She was seated in one of the vintage sofa in the sitting room, the television was on but it looked like she was busy with her phone. “Hey big Sis…” immediately she heard my voice, she looked towards my direction and smiled, nah… I refused to be bought with a smile.
“Hey! Sorry I had to come uninvited.”
“Yeah! I figured I had to give you your birthday gift anyway.” I said, dropping the bag that was containing the gown my Mum got her on the table. “By the way, you look beautiful. Way too beautiful to be visiting a drug addict by this time in his house.” I meant it, well not like in the evil way though.
“I know right? I am sorry you had to hear all that. You have the right to be angry but you didn’t hear it all.” I hated the fact that she was fluent; she must have spent the past few minutes rehearsing what she was going to say.
“Hear it all? Wetin dey there to hear again na? See I am cool alright? But wait, weren’t those the same people that you talk so much about? The same people you couldn’t disappoint? How does it feel though? When the people you trust so much doubts you?”
“You don’t have any idea do you?”
“Idea what? I am lost h-“and then she interrupted me.
“They do not doubt me. They are just trying to protect me from you.” Her voice had started breaking and she was getting too vulnerable for my liking.
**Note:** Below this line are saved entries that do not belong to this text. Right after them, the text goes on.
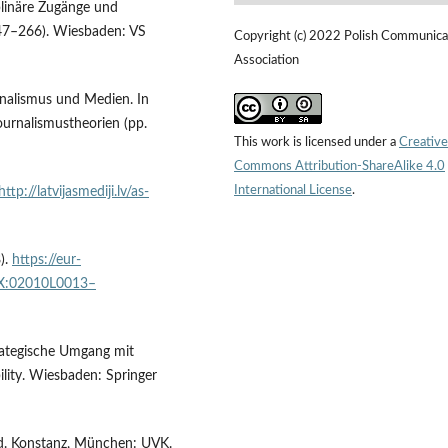
plinäre Zugänge und
47–266). Wiesbaden: VS
Copyright (c) 2022 Polish Communica
Association
urnalismus und Medien. In
ournalismustheorien (pp.
This work is licensed under a
Creative
Commons Attribution-ShareAlike 4.0
International License
.
http://latvijasmediji.lv/as-
).
https://eur-
EX:02010L0013–
ategische Umgang mit
ility. Wiesbaden: Springer
ed. Konstanz, München: UVK.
The Miriam I thought was superhuman, flawless and had her life planned was not the same person I was seeing. I wanted to say something stupid, something that would reduce the rate of my heartbeat, and something that will remind me that I had stopped breathing. But then she was not done.
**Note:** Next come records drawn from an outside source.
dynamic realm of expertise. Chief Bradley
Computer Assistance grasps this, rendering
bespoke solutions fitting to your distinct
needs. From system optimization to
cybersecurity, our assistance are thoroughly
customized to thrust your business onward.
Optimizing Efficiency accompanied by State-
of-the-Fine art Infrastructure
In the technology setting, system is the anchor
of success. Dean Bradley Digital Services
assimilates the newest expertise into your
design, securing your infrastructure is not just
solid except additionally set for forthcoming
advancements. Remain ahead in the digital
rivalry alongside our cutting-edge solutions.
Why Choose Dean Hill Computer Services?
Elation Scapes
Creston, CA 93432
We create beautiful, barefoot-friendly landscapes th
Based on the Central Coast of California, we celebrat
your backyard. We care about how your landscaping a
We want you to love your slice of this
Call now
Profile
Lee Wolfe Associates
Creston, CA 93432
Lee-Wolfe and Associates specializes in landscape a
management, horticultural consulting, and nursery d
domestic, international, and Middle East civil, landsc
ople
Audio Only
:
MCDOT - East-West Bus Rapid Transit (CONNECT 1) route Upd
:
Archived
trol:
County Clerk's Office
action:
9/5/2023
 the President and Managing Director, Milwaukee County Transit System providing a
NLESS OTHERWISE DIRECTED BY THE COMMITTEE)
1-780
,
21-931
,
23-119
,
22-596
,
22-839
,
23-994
“If I tell you that I have not been confused of late, then I will be lying. The worst part is that everyone expects me to be alright. Quite cool, I have to be an example but I am human too. I prayed for a friend that would see me for who I am and that very morning, I met you at June12, it couldn’t be a coincidence that you were wearing exactly the same type of shirt that used to be my brother’s favorite. You were so strong yet weak, just like my little brother; I left you that day knowing that we would meet again. I definitely didn’t expect it to be that soon. At first it was my little brother that I saw in you, and then it was my desire to introduce you to Jesus, now I don’t even know. And the more I tell myself lies, the more confused I am. I confided in one of my colleagues and emmm… he thought it wise to go behind me and tell the rest.”
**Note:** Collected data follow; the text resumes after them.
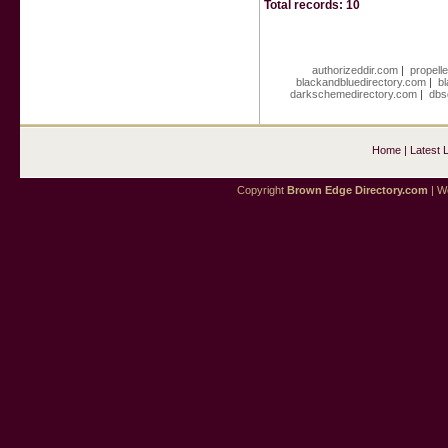
Total records: 10
authorizeddir.com
|
propell
blackandbluedirectory.com
|
b
darkschemedirectory.com
|
dbs
Home
|
Latest 
Copyright
Brown Edge Directory.com
| We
“Can you stop the little brother word? Please?” No, I was not angry. I was feeling stupidly funny. Imagine being given 10million naira as a gift, now multiply that feeling by 20 and think of something greater than it… there you have it.
“I am not reading this off a paper stupid… And stop smiling; I am being so un-African right now. My Dad will disown me if I tell him I told a guy that I am tripping.”
“Gerrarahia! You haven’t told me that” I said. There was an assurance in her smile, like everything was going as she planned.
“Pathetic… Anyways, sorry about the colleagues thingy, but did you have to accuse them of tripping?” she asked.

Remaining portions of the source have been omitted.